▶ Assignment: Look over the entries and say how many lines include the word "Introduction". Only the number, please.

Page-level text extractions
::::::::
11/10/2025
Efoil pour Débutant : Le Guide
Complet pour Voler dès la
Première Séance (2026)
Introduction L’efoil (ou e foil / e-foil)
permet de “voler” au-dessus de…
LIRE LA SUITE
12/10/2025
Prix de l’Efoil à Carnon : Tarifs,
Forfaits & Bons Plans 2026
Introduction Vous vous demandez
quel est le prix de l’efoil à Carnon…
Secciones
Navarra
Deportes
::::::::
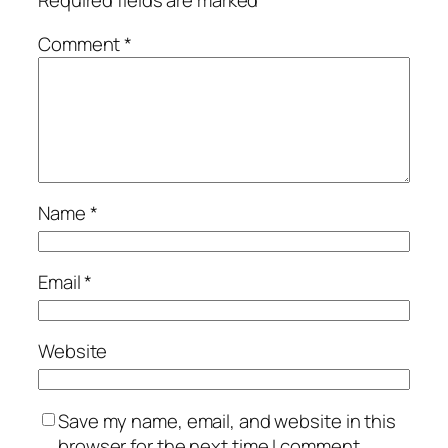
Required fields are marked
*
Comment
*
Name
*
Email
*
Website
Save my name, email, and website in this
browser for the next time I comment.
::::::::
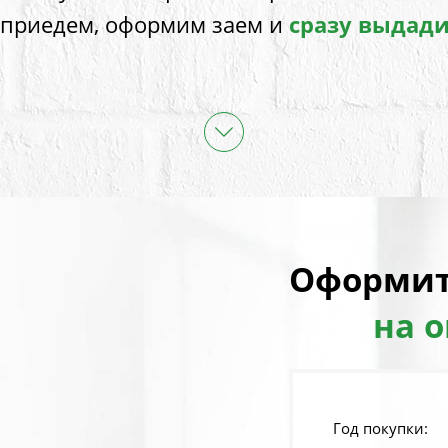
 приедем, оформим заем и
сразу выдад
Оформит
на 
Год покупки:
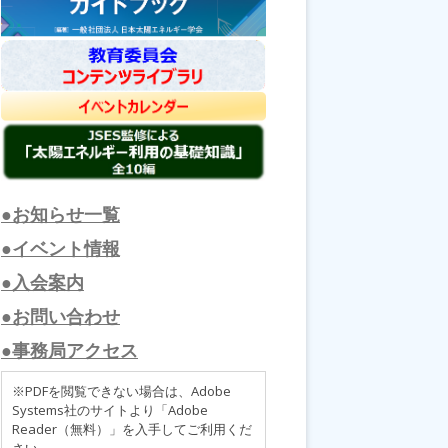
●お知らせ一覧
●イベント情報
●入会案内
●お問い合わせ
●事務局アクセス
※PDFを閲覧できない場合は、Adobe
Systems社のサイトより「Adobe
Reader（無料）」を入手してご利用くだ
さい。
::::::::
▶ Solution to the exercise: 2